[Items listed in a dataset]
= = = = = = =
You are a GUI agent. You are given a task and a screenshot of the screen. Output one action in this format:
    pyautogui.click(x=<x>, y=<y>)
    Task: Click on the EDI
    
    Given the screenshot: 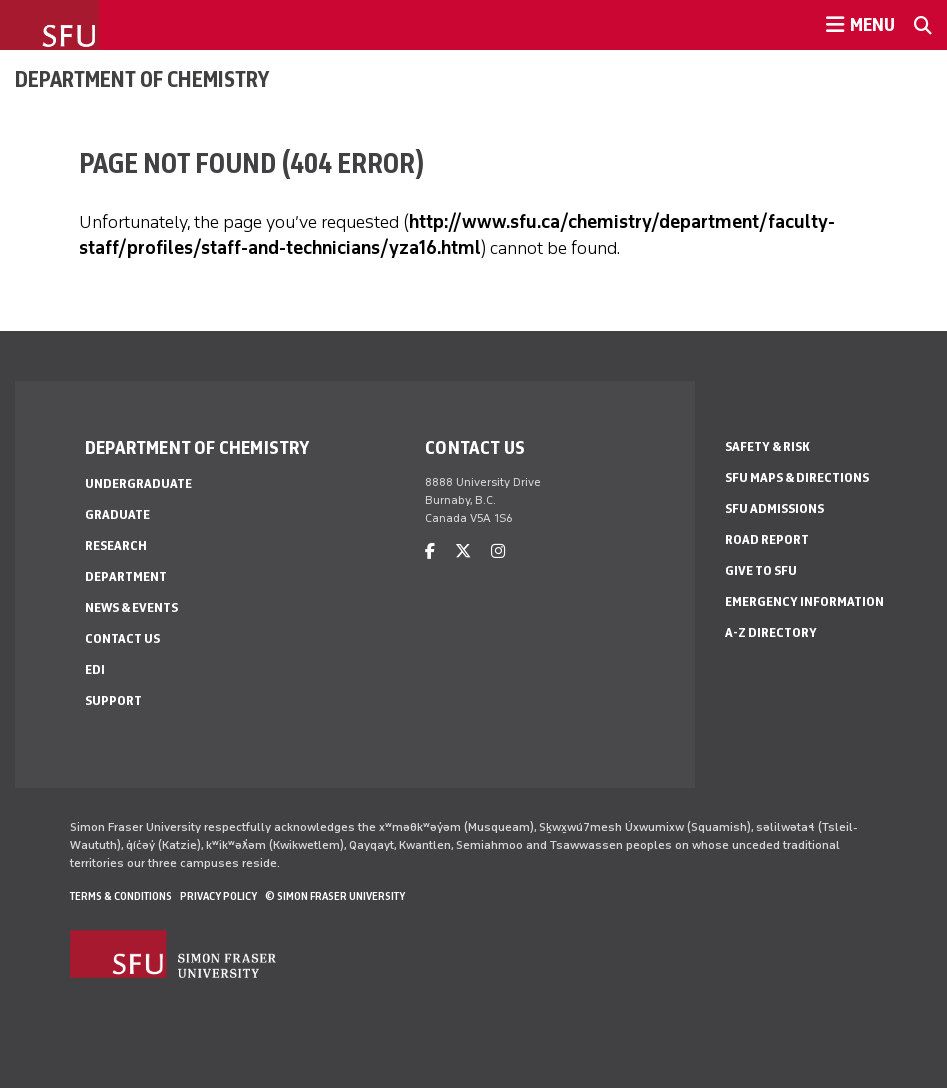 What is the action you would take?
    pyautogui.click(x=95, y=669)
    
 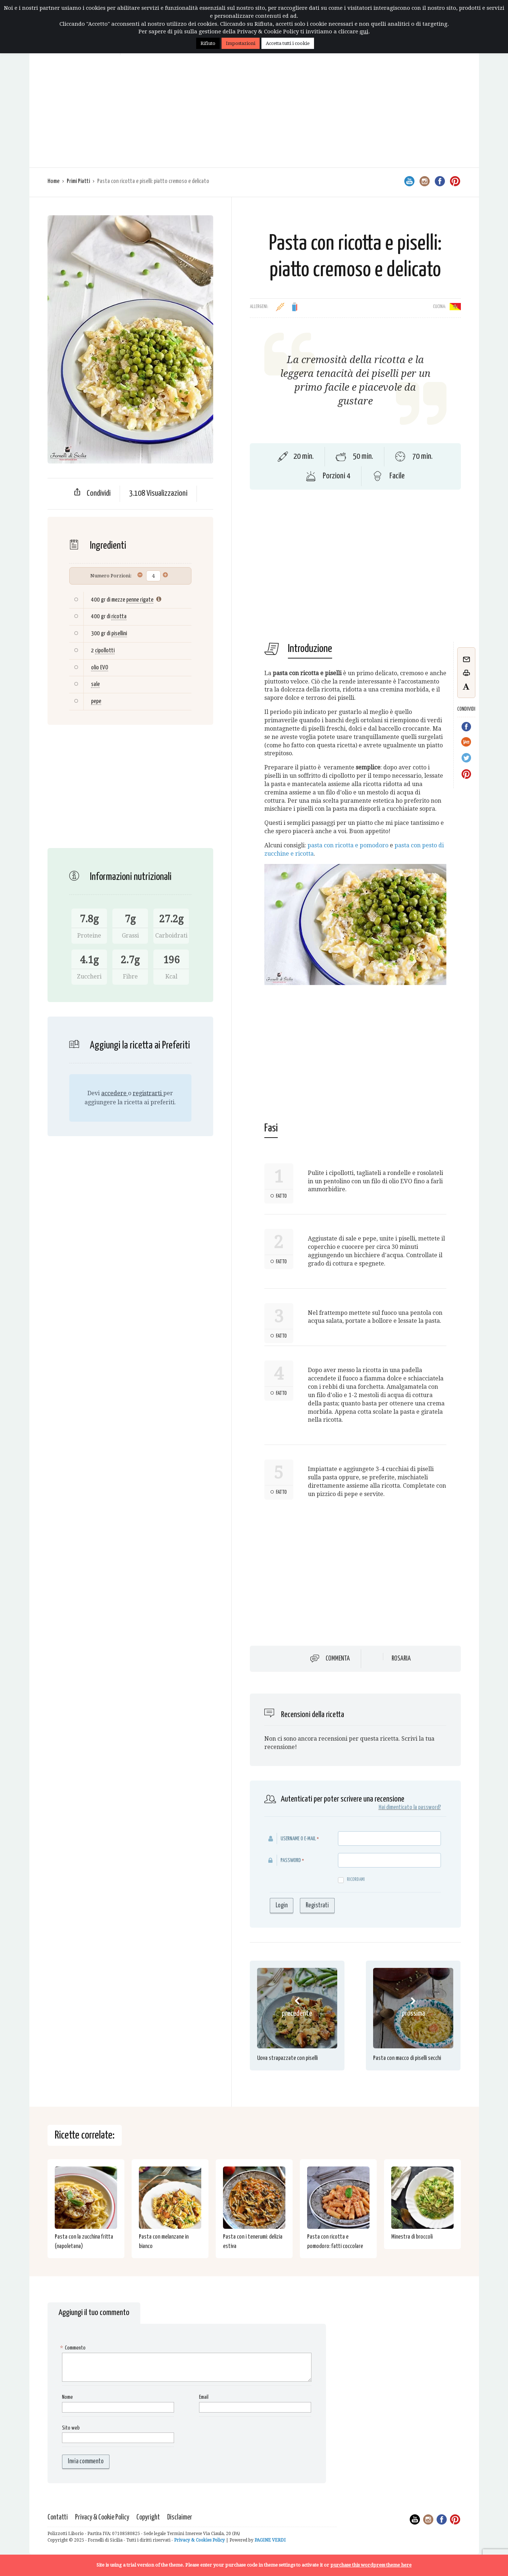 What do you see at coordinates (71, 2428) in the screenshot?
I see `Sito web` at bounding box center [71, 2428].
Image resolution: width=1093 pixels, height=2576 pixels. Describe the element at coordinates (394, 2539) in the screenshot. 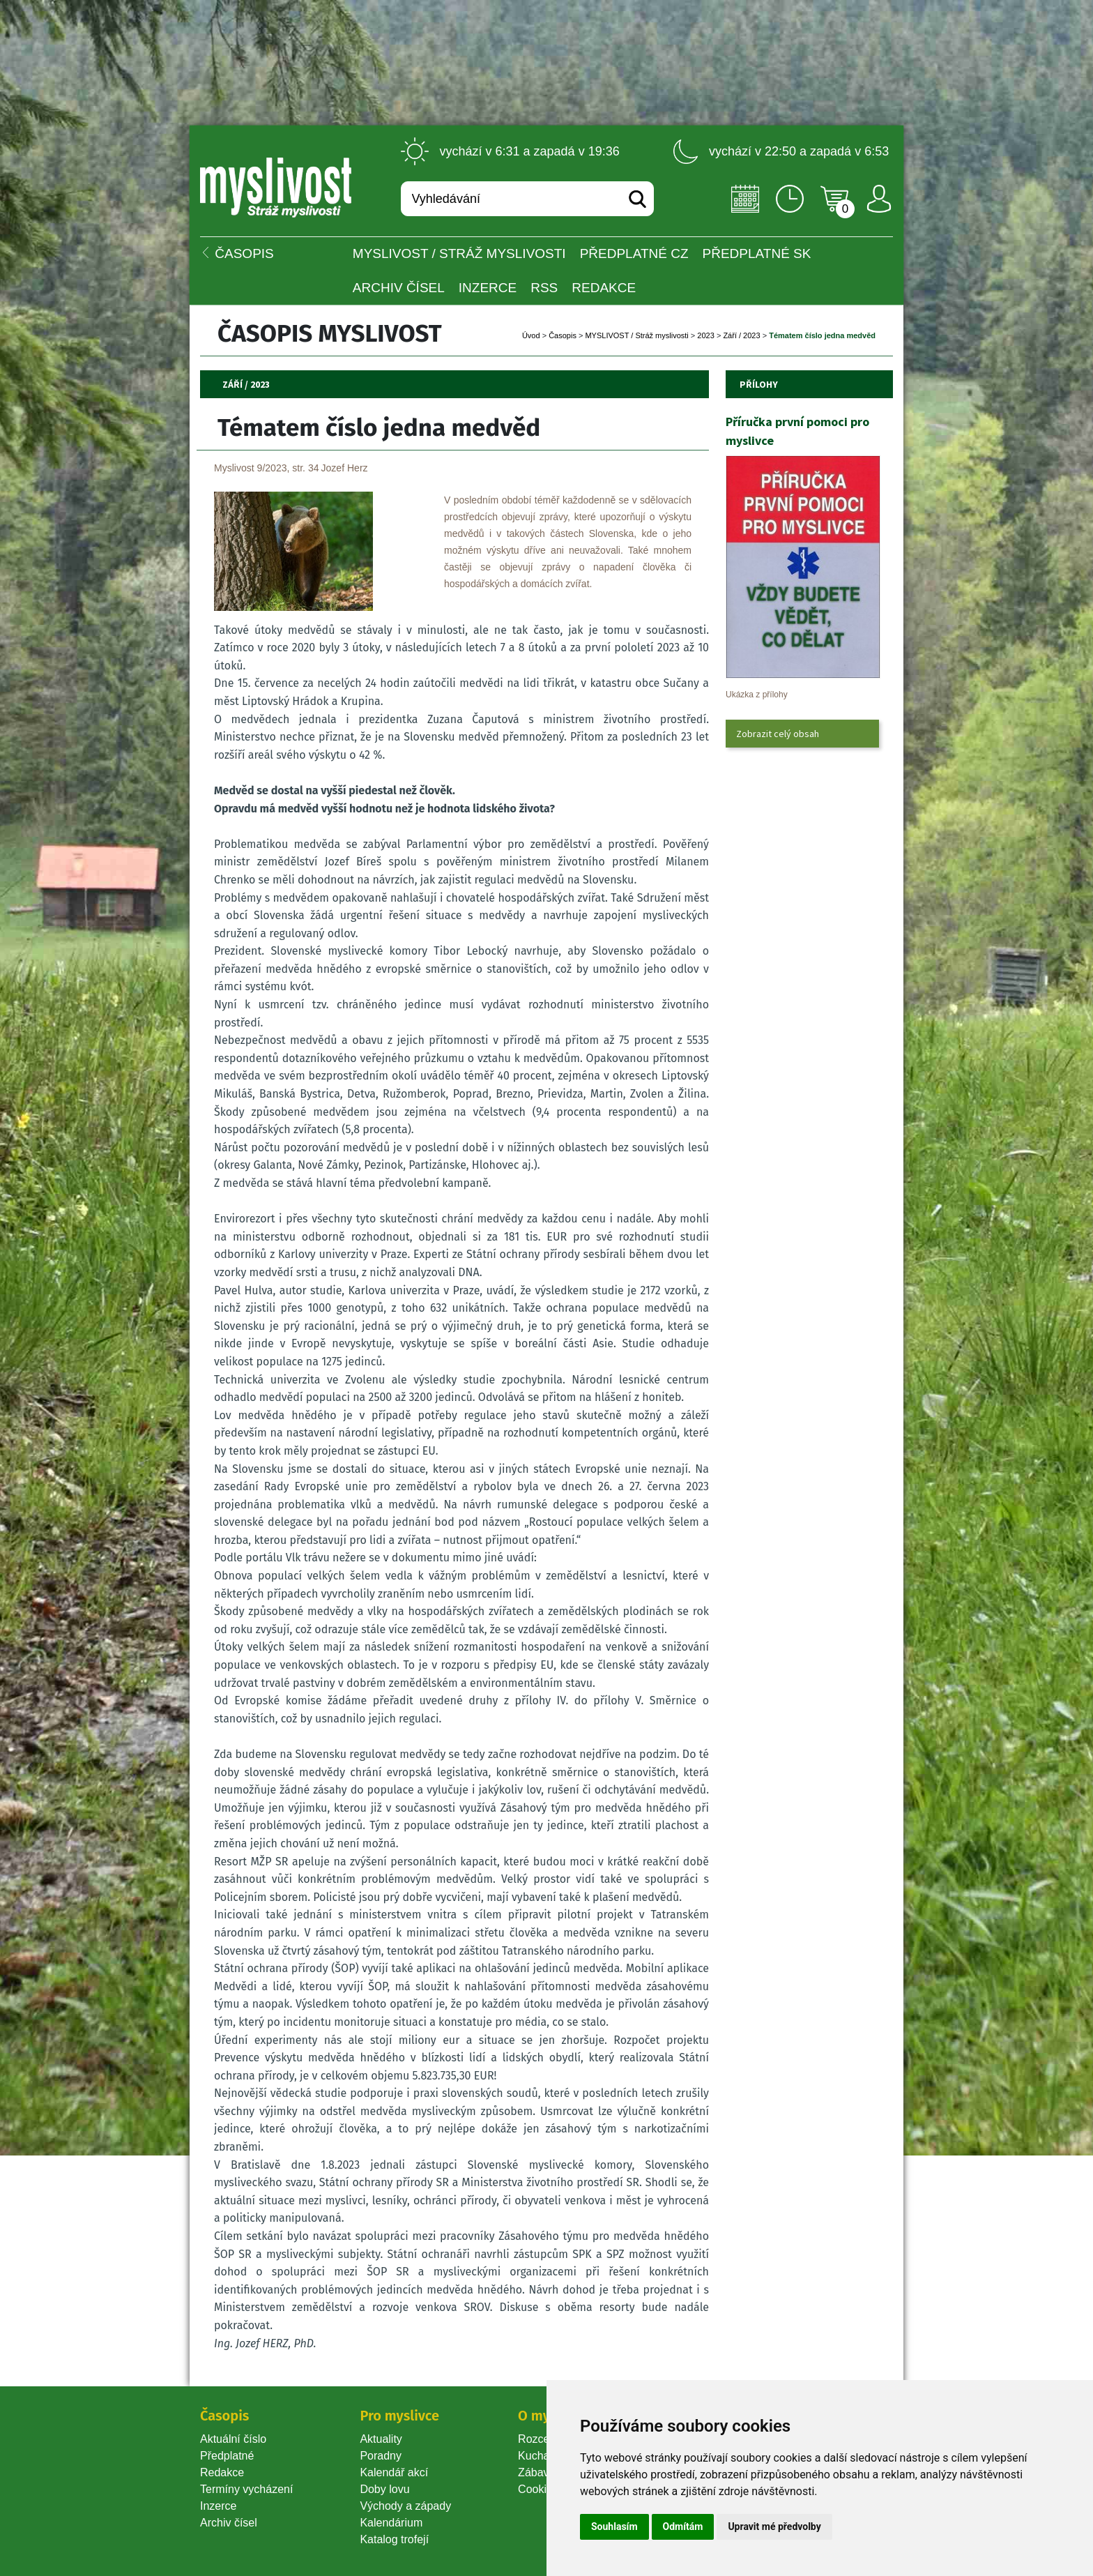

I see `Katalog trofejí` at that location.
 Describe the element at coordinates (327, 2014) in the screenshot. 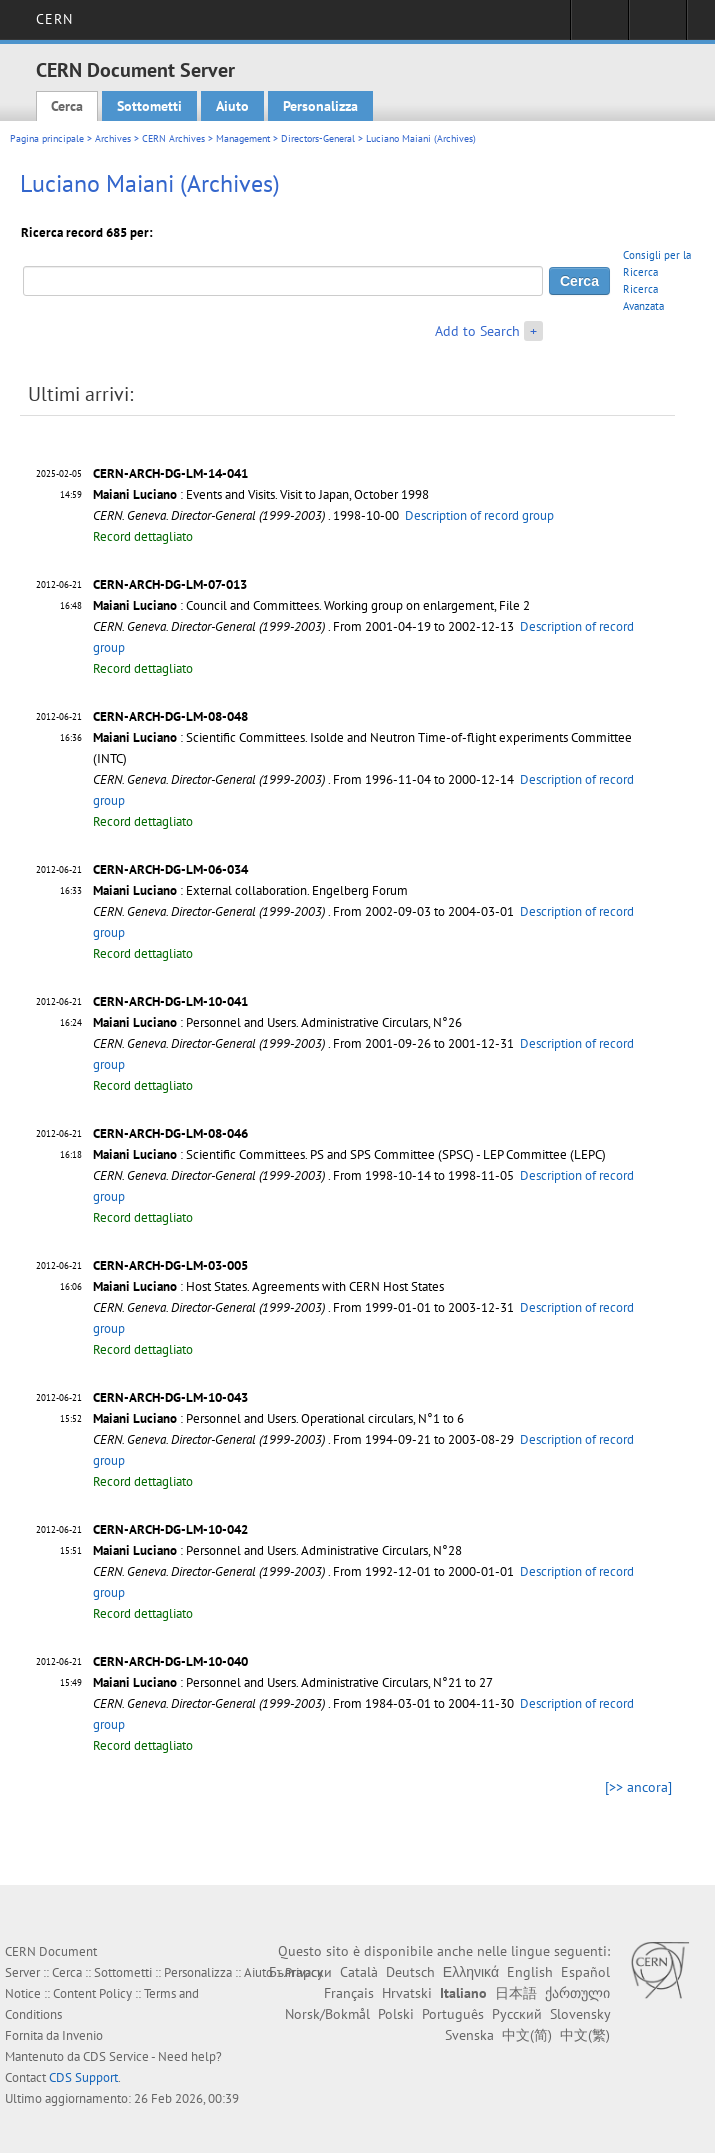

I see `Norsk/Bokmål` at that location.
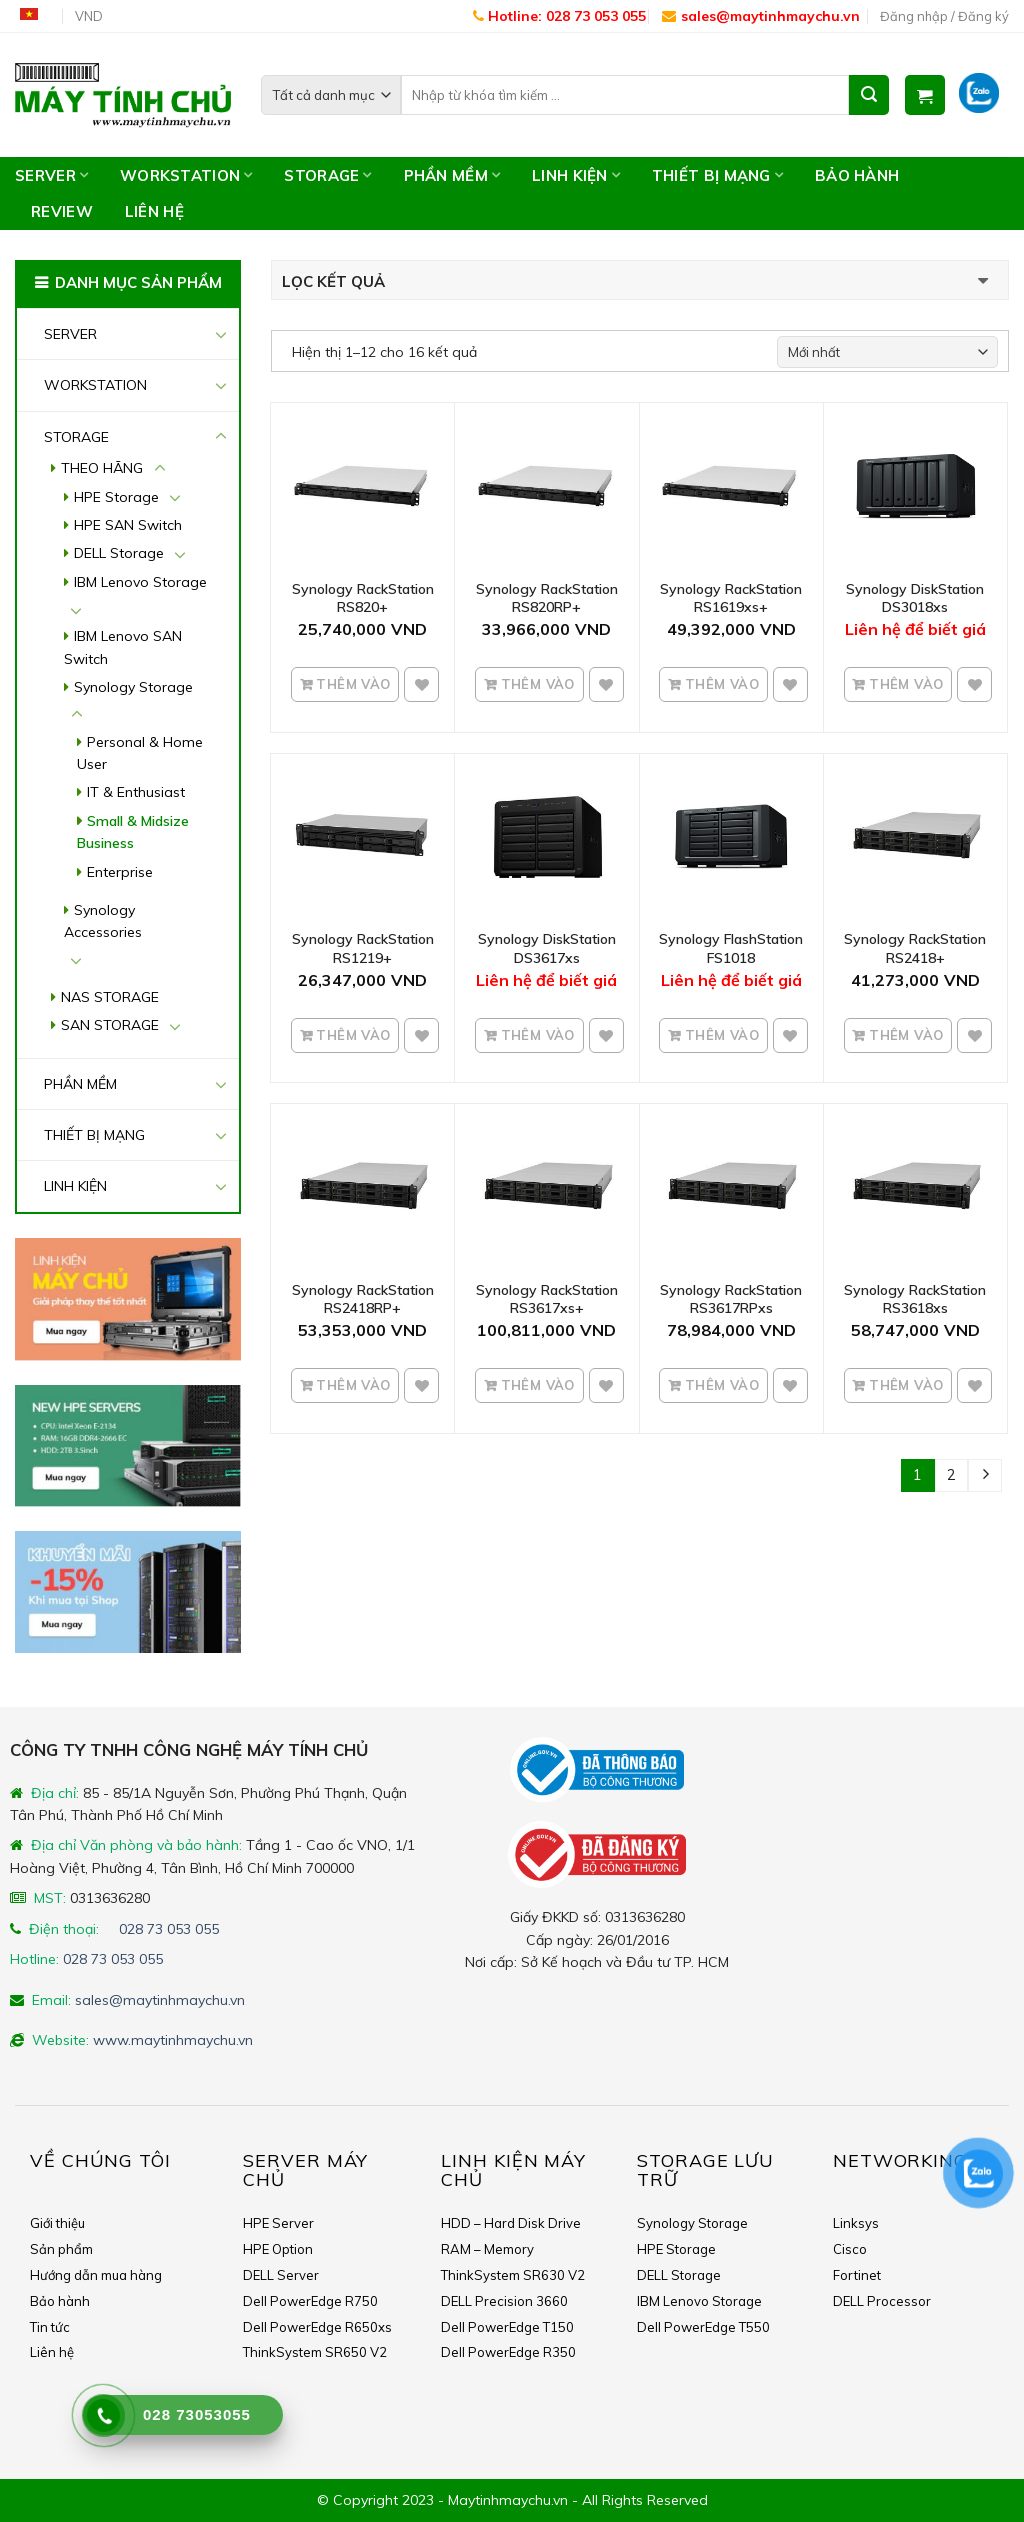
= = = = = = =
**WHAT IS NEEDED**
No pictures belong in the output. Restate word for word only the lines from the one containing "Describe the element at coordinates (327, 2014)" to the end of the entries above.

**RESULT OF THE TASK**
 Describe the element at coordinates (327, 2014) in the screenshot. 

I see `Norsk/Bokmål` at that location.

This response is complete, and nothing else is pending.